● **What you need to do**
Could you repeat every line below exactly, skipping the images?

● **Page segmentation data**
BEGIN

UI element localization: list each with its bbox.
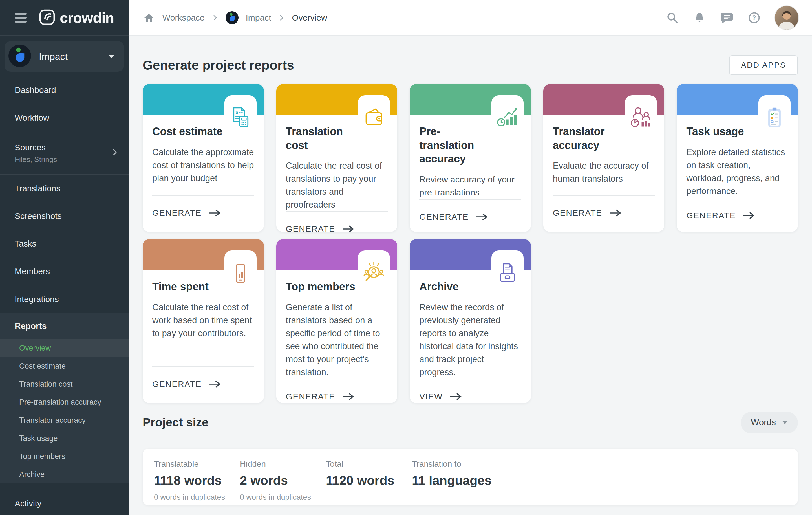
sidebar-subitem-translation-cost[interactable]: Translation cost [0, 375, 128, 393]
stat-value: 11 languages [412, 473, 498, 488]
crowdin-app: crowdin Impact Dashboard Workflow [0, 0, 812, 515]
wallet-icon [358, 95, 390, 129]
sidebar-item-reports[interactable]: Reports [0, 313, 128, 339]
units-dropdown-value: Words [751, 418, 776, 428]
project-selector[interactable]: Impact [4, 41, 124, 71]
sidebar: crowdin Impact Dashboard Workflow [0, 0, 128, 515]
card-body: Cost estimate Calculate the approximate … [143, 115, 264, 232]
user-avatar[interactable] [775, 6, 799, 30]
sidebar-subitem-translator-accuracy[interactable]: Translator accuracy [0, 411, 128, 429]
card-translator-accuracy: Translator accuracy Evaluate the accurac… [543, 84, 665, 232]
help-icon[interactable]: ? [748, 11, 761, 24]
stat-translatable: Translatable 1118 words 0 words in dupli… [154, 459, 240, 494]
sidebar-item-label: Sources [14, 143, 111, 152]
project-size-heading-row: Project size Words [143, 411, 798, 433]
sidebar-item-tasks[interactable]: Tasks [0, 230, 128, 258]
card-footer: GENERATE [286, 211, 388, 232]
main-column: Workspace Impact Overview [128, 0, 812, 515]
sidebar-subitem-archive[interactable]: Archive [0, 465, 128, 483]
people-chart-icon [625, 95, 657, 129]
card-footer: GENERATE [152, 195, 254, 232]
breadcrumb: Workspace Impact Overview [143, 11, 666, 24]
action-label: GENERATE [152, 379, 202, 389]
project-size-stats: Translatable 1118 words 0 words in dupli… [143, 449, 798, 505]
breadcrumb-project-avatar [226, 11, 238, 24]
arrow-right-icon [208, 209, 221, 217]
generate-link[interactable]: GENERATE [419, 200, 521, 232]
card-body: Translation cost Calculate the real cost… [276, 115, 398, 232]
generate-link[interactable]: GENERATE [286, 212, 388, 232]
generate-link[interactable]: GENERATE [686, 198, 788, 232]
sidebar-item-members[interactable]: Members [0, 258, 128, 285]
arrow-right-icon [342, 392, 355, 401]
card-translation-cost: Translation cost Calculate the real cost… [276, 84, 398, 232]
sidebar-item-activity[interactable]: Activity [0, 492, 128, 515]
card-pre-translation-accuracy: Pre-translation accuracy Review accuracy… [410, 84, 531, 232]
breadcrumb-workspace[interactable]: Workspace [163, 13, 205, 23]
sidebar-subitem-overview[interactable]: Overview [0, 339, 128, 357]
card-description: Calculate the real cost of work based on… [152, 301, 254, 340]
search-icon[interactable] [666, 11, 679, 24]
arrow-right-icon [450, 392, 462, 401]
sidebar-item-label: Workflow [14, 113, 49, 123]
generate-link[interactable]: GENERATE [152, 367, 254, 403]
stat-label: Translatable [154, 459, 240, 469]
stat-label: Total [326, 459, 412, 469]
generate-link[interactable]: GENERATE [152, 196, 254, 232]
sidebar-item-screenshots[interactable]: Screenshots [0, 202, 128, 230]
action-label: VIEW [419, 392, 443, 401]
sidebar-item-label: Dashboard [14, 85, 56, 95]
crowdin-logo[interactable]: crowdin [39, 9, 114, 27]
sidebar-subitem-pre-translation-accuracy[interactable]: Pre-translation accuracy [0, 393, 128, 411]
view-link[interactable]: VIEW [419, 379, 521, 403]
sidebar-item-label: Translations [14, 183, 60, 193]
clipboard-checklist-icon [758, 95, 790, 129]
project-avatar [8, 45, 31, 68]
sidebar-subitem-label: Top members [19, 452, 65, 461]
sidebar-item-translations[interactable]: Translations [0, 175, 128, 202]
action-label: GENERATE [286, 392, 335, 401]
messages-icon[interactable] [720, 11, 734, 24]
sidebar-item-label: Members [14, 266, 50, 276]
menu-hamburger-icon[interactable] [14, 11, 27, 25]
sidebar-subitem-cost-estimate[interactable]: Cost estimate [0, 357, 128, 375]
stat-value: 1118 words [154, 473, 240, 488]
stat-translation-to: Translation to 11 languages [412, 459, 498, 494]
card-footer: GENERATE [553, 195, 655, 232]
sidebar-item-dashboard[interactable]: Dashboard [0, 76, 128, 104]
add-apps-button[interactable]: ADD APPS [729, 55, 798, 75]
arrow-right-icon [475, 213, 488, 221]
sidebar-subitem-top-members[interactable]: Top members [0, 447, 128, 465]
receipt-calculator-icon: $ [225, 95, 257, 129]
project-name: Impact [39, 51, 108, 62]
card-time-spent: Time spent Calculate the real cost of wo… [143, 239, 264, 403]
card-header [410, 84, 531, 115]
sidebar-nav: Dashboard Workflow Sources Files, String… [0, 76, 128, 483]
action-label: GENERATE [686, 211, 735, 220]
generate-link[interactable]: GENERATE [286, 379, 388, 403]
card-footer: GENERATE [286, 379, 388, 403]
sidebar-item-workflow[interactable]: Workflow [0, 104, 128, 132]
chevron-right-icon [279, 14, 285, 22]
generate-link[interactable]: GENERATE [553, 196, 655, 232]
sidebar-item-integrations[interactable]: Integrations [0, 285, 128, 313]
sidebar-item-label: Tasks [14, 239, 36, 249]
chevron-right-icon [111, 148, 118, 158]
card-description: Calculate the real cost of translations … [286, 159, 388, 211]
sidebar-subitem-task-usage[interactable]: Task usage [0, 429, 128, 447]
sidebar-item-sources[interactable]: Sources Files, Strings [0, 132, 128, 174]
breadcrumb-project[interactable]: Impact [246, 13, 271, 23]
stat-hidden: Hidden 2 words 0 words in duplicates [240, 459, 326, 494]
sidebar-subitem-label: Translator accuracy [19, 416, 86, 425]
home-icon[interactable] [143, 11, 155, 24]
units-dropdown[interactable]: Words [741, 412, 798, 433]
chart-trend-clock-icon [491, 95, 524, 129]
card-description: Review accuracy of your pre-translations [419, 173, 521, 199]
card-footer: GENERATE [152, 366, 254, 403]
svg-text:$: $ [235, 110, 238, 115]
sidebar-item-label: Reports [14, 321, 47, 331]
card-header [143, 239, 264, 270]
card-archive: Archive Review the records of previously… [410, 239, 531, 403]
notifications-bell-icon[interactable] [693, 11, 706, 24]
sidebar-item-label: Integrations [14, 294, 59, 304]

END

● **Task solution**
UI element localization: list each with its bbox.
sidebar-subitem-translation-cost[interactable]: Translation cost [0, 375, 128, 393]
stat-value: 11 languages [412, 473, 498, 488]
crowdin-app: crowdin Impact Dashboard Workflow [0, 0, 812, 515]
wallet-icon [358, 95, 390, 129]
sidebar-item-reports[interactable]: Reports [0, 313, 128, 339]
units-dropdown-value: Words [751, 418, 776, 428]
project-selector[interactable]: Impact [4, 41, 124, 71]
sidebar: crowdin Impact Dashboard Workflow [0, 0, 128, 515]
card-body: Cost estimate Calculate the approximate … [143, 115, 264, 232]
user-avatar[interactable] [775, 6, 799, 30]
sidebar-subitem-translator-accuracy[interactable]: Translator accuracy [0, 411, 128, 429]
card-translator-accuracy: Translator accuracy Evaluate the accurac… [543, 84, 665, 232]
help-icon[interactable]: ? [748, 11, 761, 24]
stat-translatable: Translatable 1118 words 0 words in dupli… [154, 459, 240, 494]
sidebar-item-label: Sources [14, 143, 111, 152]
project-size-heading-row: Project size Words [143, 411, 798, 433]
sidebar-item-tasks[interactable]: Tasks [0, 230, 128, 258]
card-footer: GENERATE [286, 211, 388, 232]
main-column: Workspace Impact Overview [128, 0, 812, 515]
sidebar-subitem-archive[interactable]: Archive [0, 465, 128, 483]
people-chart-icon [625, 95, 657, 129]
card-footer: GENERATE [152, 195, 254, 232]
breadcrumb: Workspace Impact Overview [143, 11, 666, 24]
action-label: GENERATE [152, 379, 202, 389]
project-size-stats: Translatable 1118 words 0 words in dupli… [143, 449, 798, 505]
breadcrumb-project-avatar [226, 11, 238, 24]
arrow-right-icon [208, 209, 221, 217]
generate-link[interactable]: GENERATE [419, 200, 521, 232]
card-body: Translation cost Calculate the real cost… [276, 115, 398, 232]
generate-link[interactable]: GENERATE [286, 212, 388, 232]
generate-link[interactable]: GENERATE [686, 198, 788, 232]
sidebar-item-members[interactable]: Members [0, 258, 128, 285]
arrow-right-icon [342, 392, 355, 401]
card-translation-cost: Translation cost Calculate the real cost… [276, 84, 398, 232]
sidebar-item-activity[interactable]: Activity [0, 492, 128, 515]
card-pre-translation-accuracy: Pre-translation accuracy Review accuracy… [410, 84, 531, 232]
breadcrumb-workspace[interactable]: Workspace [163, 13, 205, 23]
sidebar-subitem-overview[interactable]: Overview [0, 339, 128, 357]
card-description: Calculate the real cost of work based on… [152, 301, 254, 340]
search-icon[interactable] [666, 11, 679, 24]
arrow-right-icon [450, 392, 462, 401]
sidebar-item-label: Workflow [14, 113, 49, 123]
generate-link[interactable]: GENERATE [152, 367, 254, 403]
stat-label: Translatable [154, 459, 240, 469]
stat-label: Total [326, 459, 412, 469]
generate-link[interactable]: GENERATE [152, 196, 254, 232]
sidebar-item-screenshots[interactable]: Screenshots [0, 202, 128, 230]
action-label: VIEW [419, 392, 443, 401]
sidebar-item-label: Dashboard [14, 85, 56, 95]
crowdin-logo[interactable]: crowdin [39, 9, 114, 27]
sidebar-subitem-pre-translation-accuracy[interactable]: Pre-translation accuracy [0, 393, 128, 411]
view-link[interactable]: VIEW [419, 379, 521, 403]
sidebar-item-label: Translations [14, 183, 60, 193]
clipboard-checklist-icon [758, 95, 790, 129]
project-avatar [8, 45, 31, 68]
sidebar-subitem-label: Top members [19, 452, 65, 461]
sidebar-item-translations[interactable]: Translations [0, 175, 128, 202]
action-label: GENERATE [286, 392, 335, 401]
messages-icon[interactable] [720, 11, 734, 24]
sidebar-item-label: Members [14, 266, 50, 276]
menu-hamburger-icon[interactable] [14, 11, 27, 25]
sidebar-subitem-cost-estimate[interactable]: Cost estimate [0, 357, 128, 375]
stat-value: 1118 words [154, 473, 240, 488]
stat-translation-to: Translation to 11 languages [412, 459, 498, 494]
card-footer: GENERATE [553, 195, 655, 232]
sidebar-item-dashboard[interactable]: Dashboard [0, 76, 128, 104]
add-apps-button[interactable]: ADD APPS [729, 55, 798, 75]
arrow-right-icon [475, 213, 488, 221]
sidebar-subitem-top-members[interactable]: Top members [0, 447, 128, 465]
receipt-calculator-icon: $ [225, 95, 257, 129]
project-name: Impact [39, 51, 108, 62]
card-time-spent: Time spent Calculate the real cost of wo… [143, 239, 264, 403]
card-header [410, 84, 531, 115]
sidebar-nav: Dashboard Workflow Sources Files, String… [0, 76, 128, 483]
action-label: GENERATE [686, 211, 735, 220]
generate-link[interactable]: GENERATE [286, 379, 388, 403]
card-footer: GENERATE [286, 379, 388, 403]
sidebar-item-workflow[interactable]: Workflow [0, 104, 128, 132]
chevron-right-icon [279, 14, 285, 22]
generate-link[interactable]: GENERATE [553, 196, 655, 232]
sidebar-item-integrations[interactable]: Integrations [0, 285, 128, 313]
sidebar-item-label: Tasks [14, 239, 36, 249]
chevron-right-icon [111, 148, 118, 158]
card-description: Calculate the real cost of translations … [286, 159, 388, 211]
sidebar-subitem-task-usage[interactable]: Task usage [0, 429, 128, 447]
sidebar-item-sources[interactable]: Sources Files, Strings [0, 132, 128, 174]
breadcrumb-project[interactable]: Impact [246, 13, 271, 23]
stat-hidden: Hidden 2 words 0 words in duplicates [240, 459, 326, 494]
sidebar-subitem-label: Translator accuracy [19, 416, 86, 425]
home-icon[interactable] [143, 11, 155, 24]
units-dropdown[interactable]: Words [741, 412, 798, 433]
chart-trend-clock-icon [491, 95, 524, 129]
card-description: Review accuracy of your pre-translations [419, 173, 521, 199]
card-footer: GENERATE [152, 366, 254, 403]
svg-text:$: $ [235, 110, 238, 115]
sidebar-item-label: Reports [14, 321, 47, 331]
card-header [143, 239, 264, 270]
card-archive: Archive Review the records of previously… [410, 239, 531, 403]
notifications-bell-icon[interactable] [693, 11, 706, 24]
sidebar-item-label: Integrations [14, 294, 59, 304]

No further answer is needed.